Incluso los jugadores experimentados pasan por un "pico de confianza" y luego por un "valle de desesperación": al conocer más a fondo el juego, ven con mayor claridad cuánto aún desconocen. Esto es normal. El miedo no aparece por falta de habilidad, sino por darse cuenta de la magnitud del juego, y es una señal de crecimiento, no de debilidad. 
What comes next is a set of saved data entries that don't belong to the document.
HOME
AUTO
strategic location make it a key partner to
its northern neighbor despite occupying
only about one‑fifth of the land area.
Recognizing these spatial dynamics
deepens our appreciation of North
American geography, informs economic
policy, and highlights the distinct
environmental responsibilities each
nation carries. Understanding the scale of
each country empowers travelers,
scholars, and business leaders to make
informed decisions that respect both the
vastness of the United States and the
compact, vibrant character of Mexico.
¿No es la duda en uno mismo un freno para el progreso?

No. La duda es un indicador de que has comenzado a ver la profundidad del juego. Si evitas quedarte atrapado en la autocrítica y utilizas la duda como señal de crecimiento, se convierte en una herramienta útil para el desarrollo. 

¿Con qué frecuencia se deben analizar los errores?

Regularmente, pero sin sobrecargarse. Es mejor realizar un pequeño y honesto autoanálisis después de cada sesión o cada pocas sesiones, que raras "maratones de análisis". Esto ayuda a mantener una estabilidad mental y fortalecerse gradualmente. 

¿Qué hacer si después de un error sientes ganas de recuperar lo perdido en lugar de simplemente jugar?

La pausa es una herramienta importante. Si sientes ganas de recuperar lo perdido, es mejor detenerse, descansar y recuperar recursos. Las decisiones emocionales a menudo conducen a nuevos errores. Vale la pena volver a jugar solo con la mente clara y un plan definido.